| Data shown |
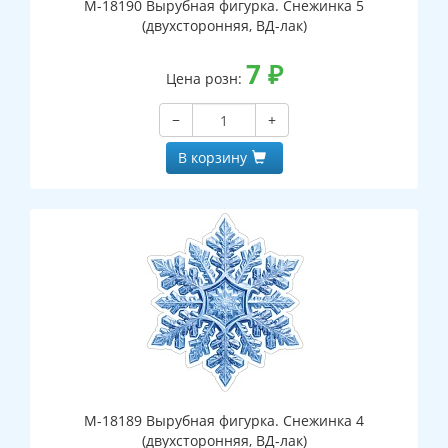
М-18190 Вырубная фигурка. Снежинка 5
(двухсторонняя, ВД-лак)
7
₽
Цена розн:
−
+
В корзину
М-18189 Вырубная фигурка. Снежинка 4
(двухсторонняя, ВД-лак)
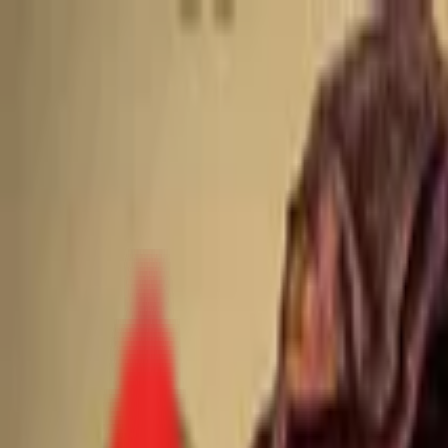
Toggle Menu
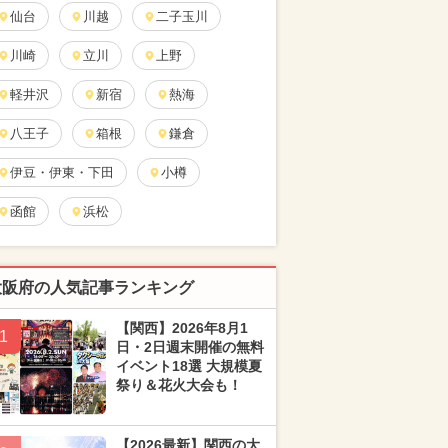
仙台
川越
二子玉川
川崎
立川
上野
軽井沢
新宿
熱海
八王子
箱根
鎌倉
伊豆・伊東・下田
小樽
函館
浜松
大阪府の人気記事ランキング
【関西】2026年8月1
1
日・2日週末開催の無料
イベント18選 大規模夏
祭り＆花火大会も！
【2026最新】関西の大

| Action item |
Transcribe the whole listing, character for character, but not its images.

| Answer for the task |
М-18190 Вырубная фигурка. Снежинка 5
(двухсторонняя, ВД-лак)
7
₽
Цена розн:
−
+
В корзину
М-18189 Вырубная фигурка. Снежинка 4
(двухсторонняя, ВД-лак)
Toggle Menu
仙台
川越
二子玉川
川崎
立川
上野
軽井沢
新宿
熱海
八王子
箱根
鎌倉
伊豆・伊東・下田
小樽
函館
浜松
大阪府の人気記事ランキング
【関西】2026年8月1
1
日・2日週末開催の無料
イベント18選 大規模夏
祭り＆花火大会も！
【2026最新】関西の大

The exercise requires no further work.